The implications of this scheme reach far deeper into the psyche of drivers than we may wish to think. For one, is this not a very clear indication that we are not giving way to buses out of simple courtesy? It is known that buses are larger than most vehicles on the road and that they are slow-moving and, let’s face it, drivers avoid them like the plague. So when a bus wants to come out of its bay to join traffic, it’s a natural – primal – human instinct to not want to give way, because that would slow the car down. Drivers would then accelerate and prevent the bus from exiting the bay.
This leads to the question: what’s the hurry? Are we in such a rush that we cannot even give way to a bus full of people waiting to be on their way as well?
I think it boils down to this: because of the fast pace of life in Singapore, and the need (or desire) to go from here to there and elsewhere in the shortest time possible, we have quite literally produced one of the least gracious drivers in the world. Okay, I’m exaggerating, but you get what I mean…
That by no measure is a good thing. However, as a user of the Singapore transport system, I must testify to this: we have one of the most efficient traffic systems in the world as well. Think of the last time you’ve been caught in a traffic jam (this goes out to you Singaporeans). Did it ever last more than an hour? And did it happen very often? How about public transport – could most of your car trips be replaced by public transport if you wanted them to be?

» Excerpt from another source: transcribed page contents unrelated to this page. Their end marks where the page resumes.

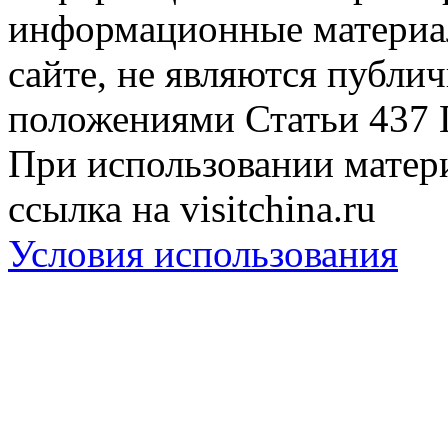
информационные материа
сайте, не являются публи
положениями Статьи 437 
При использовании матери
ссылка на visitchina.ru
Условия использования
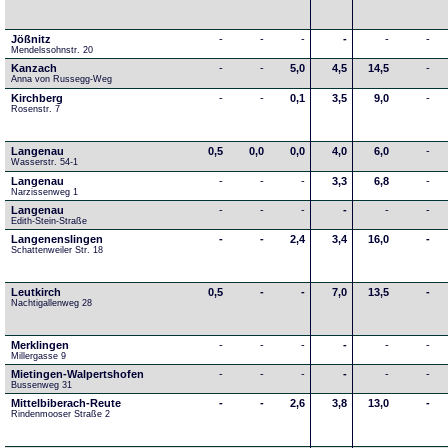
Jößnitz
-
-
-
-
-
-
Mendelssohnstr. 20
Kanzach
-
-
5,0
4,5
14,5
-
Anna von Russegg-Weg
Kirchberg
-
-
0,1
3,5
9,0
-
Rosenstr. 7
Langenau
0,5
0,0
0,0
4,0
6,0
-
Wasserstr. 54-1
Langenau
-
-
-
3,3
6,8
-
Narzissenweg 1
Langenau
-
-
-
-
-
-
Edith-Stein-Straße
Langenenslingen
-
-
2,4
3,4
16,0
-
Schattenweiler Str. 18
Leutkirch
0,5
-
-
7,0
13,5
-
Nachtigallenweg 28
Merklingen
-
-
-
-
-
-
Millergasse 9
Mietingen-Walpertshofen
-
-
-
-
-
-
Bussenweg 31
Mittelbiberach-Reute
-
-
2,6
3,8
13,0
-
Rindenmooser Straße 2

I think I can comfortably say that our jams are tolerable, and our public transport excellent, especially when you consider that Singapore has one of the highest car ownership per capita of anywhere in the world, given our limited road network in our 682.7sq km land area. That’s roughly three and a half times the size of Washington DC, but with 4.59 million people in that space. But does this mean that the least gracious drivers in the world also make for one of the most efficient traffic systems in the world? No.
Drivers who don’t give way, in my opinion, actually slow down traffic as a whole. Because, as much as we would like to be on our way, we are in effect being selfish making a bus stop just for us. A person in a car (it is commonly known that this is the case most of the time) accounts for just one trip; on the other hand, the dozens of people in a bus account for multiple trips. So, the bus actually completes many more trips in a single vehicle, making the movement of people more efficient, thus improving traffic flow. Cars on the other hand are in effect less productive – each car serves far fewer people and goes to far fewer destinations.
If we slow down a little, give public transport a chance – because they promote smooth traffic flow – buses and trains can carry more people more efficiently to more places (commonly known as a higher carrying capacity). It’s deviously simple. So if we could give way to buses on our own accord, maybe in the process we’ll make our journeys far smoother than we might think – as well save ourselves the embarrassment that we need the law to teach us courtesy.